Атаман Денисов наблюдал с возвышения, бесновался: «Ах, черти, ах, черти!» И крикнул стоявшему рядом с ним Пугачеву: «Лети на батарею... Огонь картечью! Разини, дьяволы!» Пугачев, весь дрожа, поскакал. Бомбардиры уже успели повернуть батарею в сторону мчавшейся конницы врага, забивали пушки картечью.
Пугачев вместе с бомбардиром Носовым стал наводить в сторону неприятеля медную пушку. Прусские эскадроны, взвивая густейшую пыль, один за другим четко скакали. Наша пехота овладела собой, стала отстреливаться, пытаясь сомкнуть разорванный фронт.
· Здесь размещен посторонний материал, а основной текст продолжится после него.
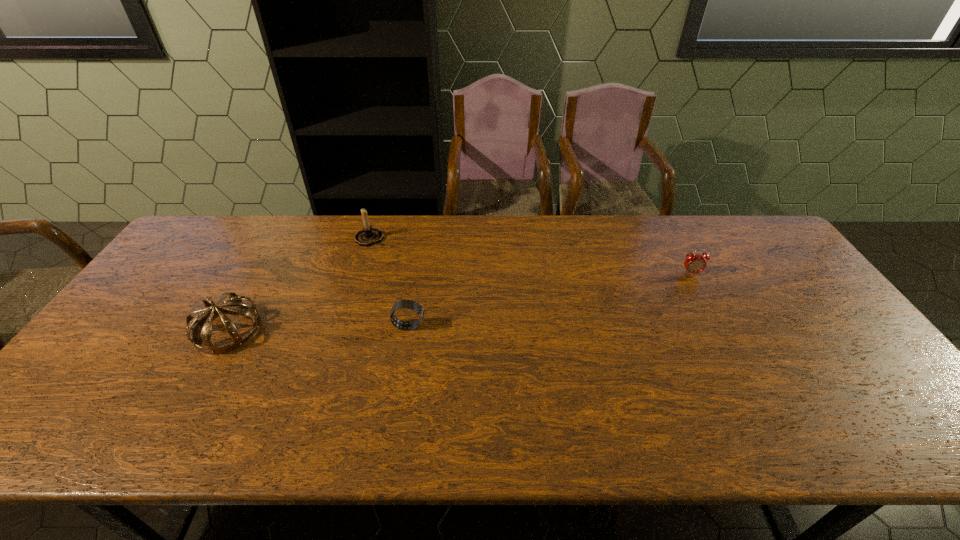 You are a GUI agent. You are given a task and a screenshot of the screen. Output one action in this format:
    pyautogui.click(x=<x>, y=<y>)
    Task: Click on the object that is at the far edge
    Image resolution: width=960 pixels, height=540 pixels.
    Given the screenshot: What is the action you would take?
    pyautogui.click(x=369, y=235)

Locate an element on the screen. Image resolution: width=960 pixels, height=540 pixels. free space at the far edge of the desktop is located at coordinates click(656, 255).

The height and width of the screenshot is (540, 960). In order to click on free space at the near edge in this screenshot , I will do `click(701, 429)`.

This screenshot has height=540, width=960. In the image, there is a desktop. What are the coordinates of `vacant space at the left edge` in the screenshot? It's located at (187, 280).

You are a GUI agent. You are given a task and a screenshot of the screen. Output one action in this format:
    pyautogui.click(x=<x>, y=<y>)
    Task: Click on the vacant space at the right edge of the desktop
    
    Given the screenshot: What is the action you would take?
    pyautogui.click(x=837, y=367)

The width and height of the screenshot is (960, 540). In the image, there is a desktop. Find the location of `vacant region at the far left corner`. vacant region at the far left corner is located at coordinates [232, 235].

This screenshot has width=960, height=540. In the image, there is a desktop. In order to click on vacant region at the far right corner in this screenshot , I will do `click(749, 220)`.

Locate an element on the screen. This screenshot has height=540, width=960. free space between the farthest object and the third object from left to right is located at coordinates (389, 282).

Find the location of a particular element. The height and width of the screenshot is (540, 960). free space between the watch and the leftmost object is located at coordinates (319, 328).

The height and width of the screenshot is (540, 960). In order to click on vacant area that lies between the watch and the alarm clock in this screenshot , I will do `click(550, 300)`.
«Пли!» И вдруг ахнули сразу пять пушек. Залп был удачен, картечь сражала пруссаков десятками, сотнями. Фронт пехоты сомкнулся. С правого фланга скакали три сотни чугуевцев. А сзади них мчался Панин. «Пли!» И снова оглушительный залп. Вражеские эскадроны смешались, повернули назад, в беспорядке поскакали полем обратно к лесу. Донцы оправились, вместе с чугуевцами бросились преследовать врага, рубили, сажали на пики. Эскадрон, прорвавшийся за русский фронт, был весь уничтожен.
Пугачев так увлекся баталией, что забыл свою обязанность ординарца. Вольной птицей перелетал он теперь с места на место, куда его тянула удаль.
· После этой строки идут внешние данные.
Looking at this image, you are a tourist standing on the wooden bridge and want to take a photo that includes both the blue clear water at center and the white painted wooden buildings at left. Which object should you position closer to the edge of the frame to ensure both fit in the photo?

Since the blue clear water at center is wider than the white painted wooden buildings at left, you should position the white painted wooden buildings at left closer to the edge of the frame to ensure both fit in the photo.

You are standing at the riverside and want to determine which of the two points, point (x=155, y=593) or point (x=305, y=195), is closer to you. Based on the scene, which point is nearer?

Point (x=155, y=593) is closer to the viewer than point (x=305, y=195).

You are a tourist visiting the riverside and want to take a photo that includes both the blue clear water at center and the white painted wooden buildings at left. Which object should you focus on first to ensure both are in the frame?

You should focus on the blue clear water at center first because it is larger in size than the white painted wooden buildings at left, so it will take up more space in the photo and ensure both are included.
А над фронтом, где разгорался жестокий бой, стояло густейшее облако дыма: с той и другой стороны продолжалась неумолчная ружейная перестрелка, пальба из пушек и гаубиц.
Перевес был целиком на стороне неприятеля. Мы были очень малочисленны, у нас дралось всего одиннадцать полков. И резерв в нужном количестве к нам не поступал: от своих главных сил, от лагеря, мы были отрезаны.
Апраксин вконец растерялся. Все шло самотеком, вразброд, каждый военачальник действовал на свой страх и риск. Сильная артиллерия пруссаков работала отлично, тогда как большая часть русской завязла в болотах, застряла среди обоза в лагере и, лишь постепенно выпрастываясь, орудие за орудием, медленно выходила на позиции. Хотя обозы в нашем лагере, двигаясь назад, постепенно освобождали выход в поле и казалось, что теперь можно кой-как выводить из лагеря войска и подвозить снаряды, но сметливый враг в оба выхода из лагеря направил свою силу артиллерийского огня, а затем двинул в бой свежие полки.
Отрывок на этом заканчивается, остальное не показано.